The feds prosecuted Mr. Evertson the first time for failing to put a federally mandated sticker on an otherwise lawful UPS package in which he shipped some of his supplies. A jury acquitted him, so the feds brought new charges. This time they claimed he technically had “abandoned” his fuel-cell materials - something he had no intention of doing - while defending himself against the first charges. Mr. Evertson, too, spent almost two years in federal prison.

The six agents, wearing SWAT gear and carrying weapons, were with the U.S. Fish and Wildlife Service raid the home of Kathy and George Norris.  They lived under the specter of a covert government investigation for almost six months before the government unsealed a secret indictment and revealed why the Fish and Wildlife Service had treated their family home as if it were a training base for suspected terrorists. Orchids. 

By March 2004, federal prosecutors were well on their way to turning 66-year-old retiree George Norris into an inmate in a federal penitentiary - based on his home-based business of cultivating, importing and selling orchids.

Mrs. Norris testified before the House Judiciary subcommittee on crime this summer. The hearing’s topic: the rapid and dangerous expansion of federal criminal law, an expansion that is often unprincipled and highly partisan.

The Heritage Foundation recently wrote about overly broad criminal prosecution under the Lacey Act. Heritage cites an example where a small business owner spent six and a half years in confinement because he used plastic instead of cardboard to wrap fish, which federal prosecutors determined violated Honduran law. (The Honduran government said otherwise).

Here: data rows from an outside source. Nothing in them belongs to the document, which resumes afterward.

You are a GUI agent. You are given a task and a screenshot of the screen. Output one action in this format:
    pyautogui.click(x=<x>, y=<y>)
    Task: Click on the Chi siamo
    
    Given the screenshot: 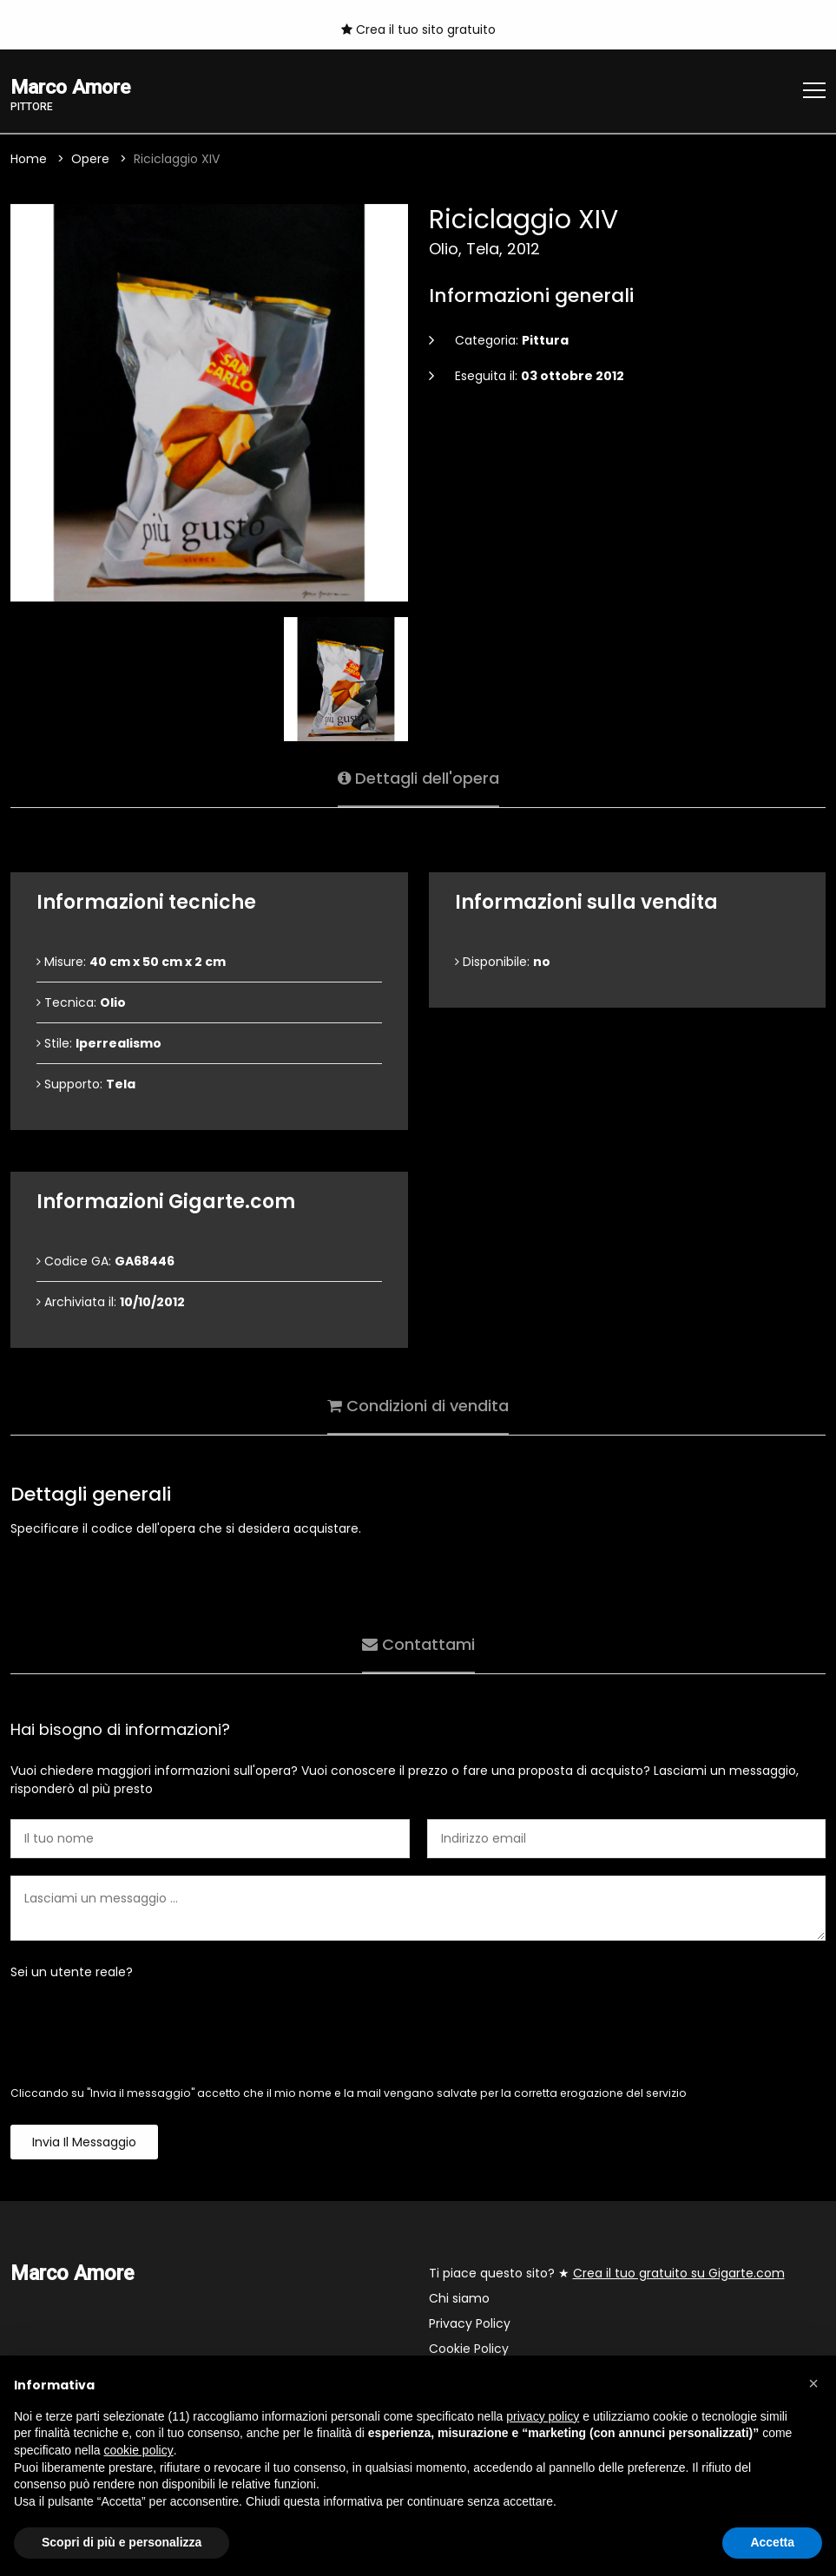 What is the action you would take?
    pyautogui.click(x=459, y=2298)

The most recent case that brought problems with the Lacey Act into the fore was the August 24 raid on Gibson Guitar’s Nashville and Memphis factories by armed federal agents. The Department of Justice seized 10,000 fingerboards, 700 guitar necks and 80 guitars as part of an investigation into whether the company had illegally imported ebony from India. All told, this raid has cost Gibson over $1 million and charges have yet to be brought against the company.